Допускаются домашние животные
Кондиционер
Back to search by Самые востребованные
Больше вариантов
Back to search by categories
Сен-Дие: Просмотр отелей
- - - - -
EXERCISE DETAILS | Copy the records above, keeping every word the same.

ANSWER BOX |
Допускаются домашние животные
Кондиционер
Back to search by Самые востребованные
Больше вариантов
Back to search by categories
Сен-Дие: Просмотр отелей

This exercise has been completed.